While fine tuning the Swin UNETR, Training loss is not decreasing and training gets crashed after 10 epohs
Describe the bug I am trying to reproduce the Swin UNETR. I am doing finetuning, using the code and model.pt file given at: https://github.com/Project-MONAI/research-contributions/tree/main/SwinUNETR/BRATS21
That model was trained using BraTS 2021 data. I am using Brats 2023 data provided on request from synapse: https://www.synapse.org/#!Synapse:syn27046444/wiki/616992
I am using an A100 GPU provided by Colab Pro, running following command line for finetuning, using 1 GPU:
!python '/content/drive/MyDrive/Mgithus/SWIN/SwinUNETR/BRATS21/main.py' --json_list='/content/drive/MyDrive/data/whole_2023/ASNR-MICCAI-BraTS2023-GLI-Challenge-TrainingData.json' --data_dir='/content/drive/MyDrive/data/whole_2023/train_ds/ASNR-MICCAI-BraTS2023-GLI-Challenge-TrainingData' --val_every=10 --noamp --pretrained_model_name='Swin UNETR'
--pretrained_dir='/content/drive/MyDrive/fold1_f48_ep300_4gpu_dice0_9059/fold1_f48_ep300_4gpu_dice0_9059/model.pt' --fold=1 --roi_x=128 --roi_y=128 --roi_z=128 --in_channels=4 --spatial_dims=3 --use_checkpoint --feature_size=48 --max_epochs=80 --batch_size=3 --workers=12
In paper, Swin UNETR: Swin Transformers for Semantic Segmentation of Brain Tumors in MRI Images: https://arxiv.org/abs/2201.01266 they have achieved Avg dice score of 0.913. but I train it on BraTS 2024, it did not show any inpactful reduction in loss, also gives error after 1st val, as follows :
After 5th epoch loss increased from 0.9465 to 0.97 instead of decreasing....
Am I not using the pretrained model in correct way? What hyperparameter values can help in increasing the dice score, as ET is 0 till the end of third epoch. Although the input data have 1251 sample folders , even if I am using 4 fold cross validation, model gives 936 iterations instead of 939 at batch size of 1, using T4 GPU. Is it related to runtime type, the cuda out of memory problem?
same issue
Hi, have you figured it out?
Cuda out of memory ... Crashing of training problem was solved by reducing no.of workers and batch size to 1... But problem with increasing loss after 5th or 6th epoch is still there...
Cuda out of memory ... Crashing of training problem was solved by reducing no.of workers and batch size to 1... But problem with increasing loss after 5th or 6th epoch is still there...
Thx for sharing!
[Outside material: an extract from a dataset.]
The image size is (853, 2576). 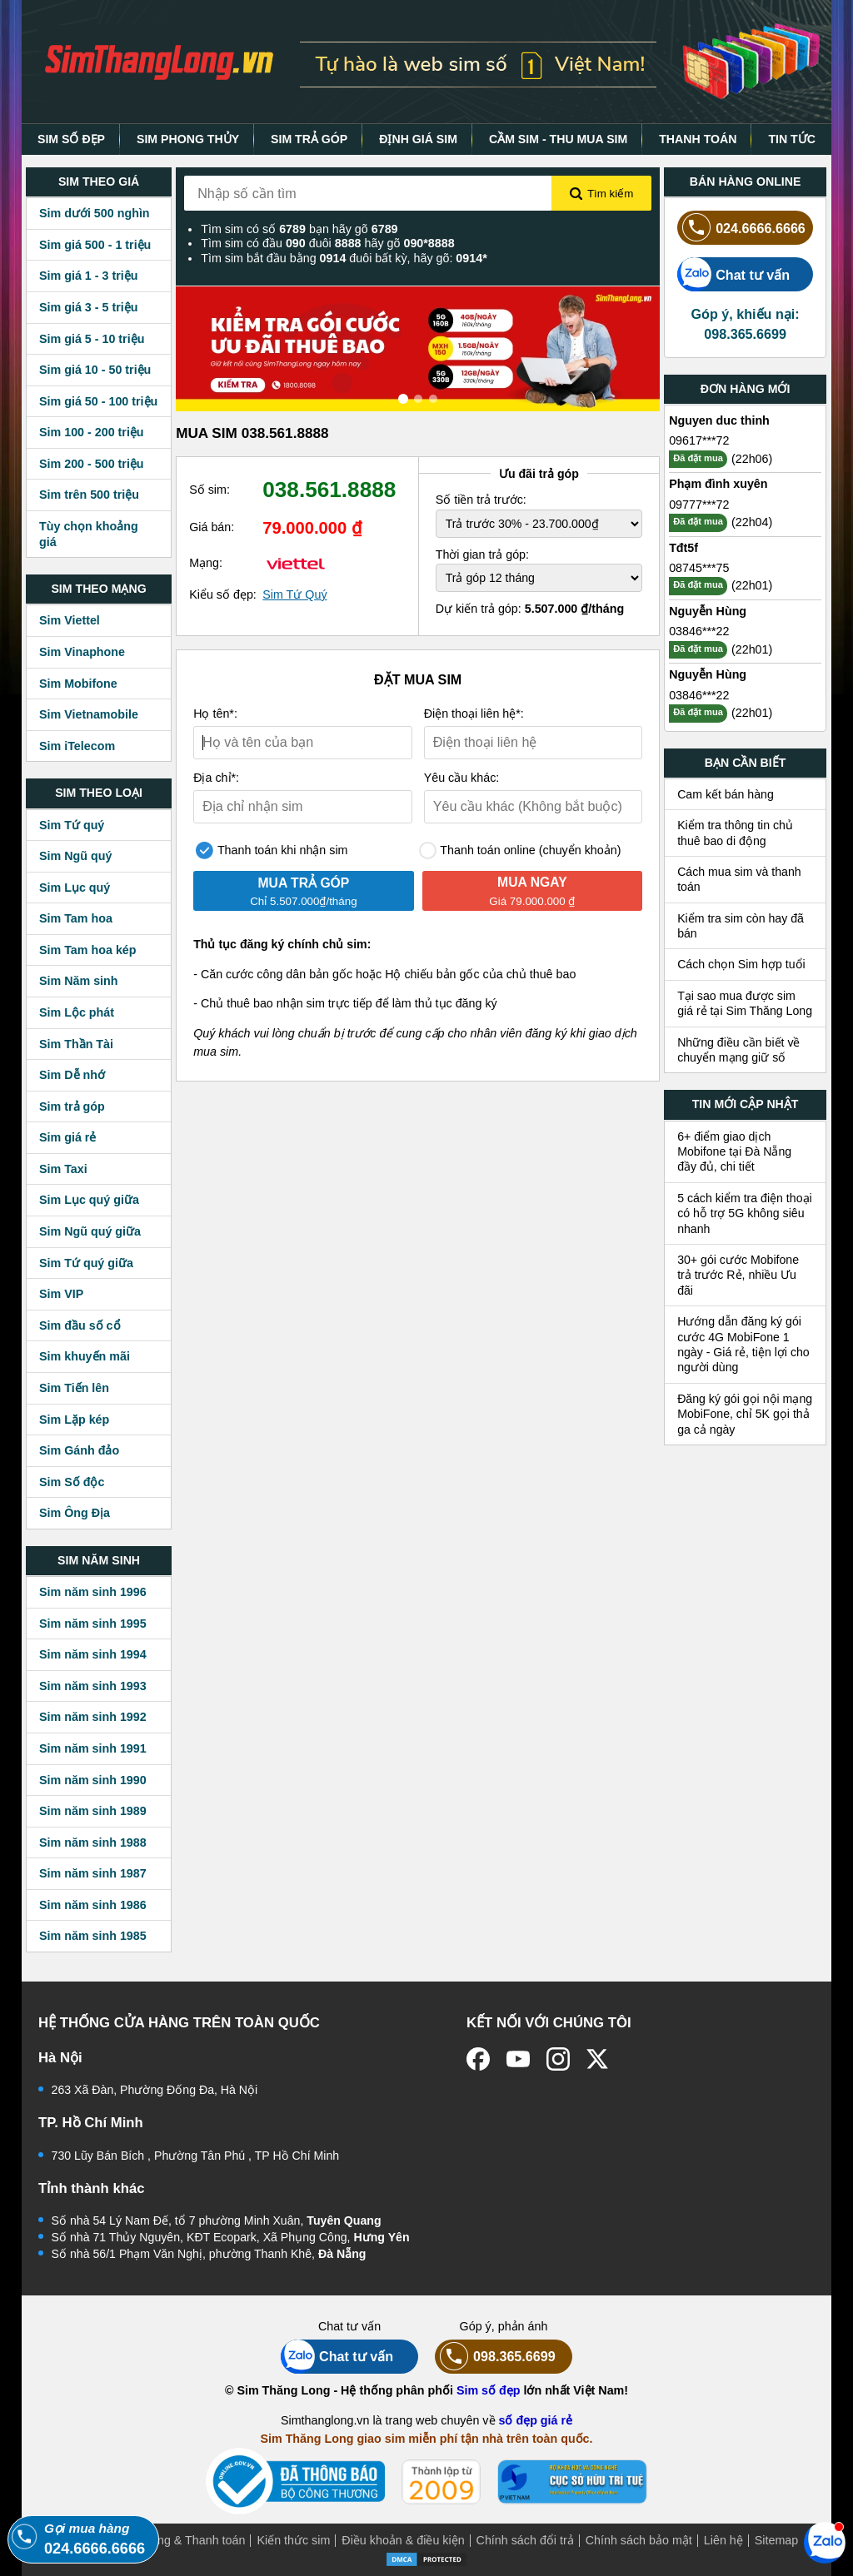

Would you please share your Monai and pytorch version? I also meet the same problem and I have found a solution here (https://github.com/Project-MONAI/model-zoo/issues/180). But it does not work for me .....
My pleasure... I will try it .... Thnx....
I used Google Colab Pro Plus and it automatically installed the latest versions of Monai and Pytorch directly without specifying a specific version. However, when I tried to run this model in the virtual environment in VS code using the latest versions (then they were Monai 1.2 and Pytorch 2.0.1), it did not work.
I used Google Colab Pro Plus and it automatically installed the latest versions of Monai and Pytorch directly without specifying a specific version. However, when I tried to run this model in the virtual environment in VS code using the latest versions (then they were Monai 1.2 and Pytorch 2.0.1), it did not work.
I still struggle to implement it ......
@Mgithus it shows ET as 0 because the segmentation labels are different. BRATS labelling "ConvertMultiChannel..." takes 0, 1, 2, 4 based on previous datasets segmentation labels (..., 2021). The labelling changed to 0, 1, 2, 3 in 2023. You have to fix that by either modifying the labels on transforms."ConvertMultiChannel..." with a custom code & the 2021 seg labels, then retrain the model, or use nibabel to convert label 3 to 4 on the 2023 & 2024 data. It's a label mismatch error.
Hi, we reproduce the results at https://github.com/Luffy03/Large-Scale-Medical. You can find our implementation at https://github.com/Luffy03/Large-Scale-Medical/tree/main/Downstream/monai/BRATS21.
@Mgithus it shows ET as 0 because the segmentation labels are different. BRATS labelling "ConvertMultiChannel..." takes 0, 1, 2, 4 based on previous datasets segmentation labels (..., 2021). The labelling changed to 0, 1, 2, 3 in 2023. You have to fix that by either modifying the labels on transforms."ConvertMultiChannel..." with a custom code & the 2021 seg labels, then retrain the model, or use nibabel to convert label 3 to 4 on the 2023 & 2024 data. It's a label mismatch error.
hi,do you know BRATS2018's labels?please tell me, I really appreciate you!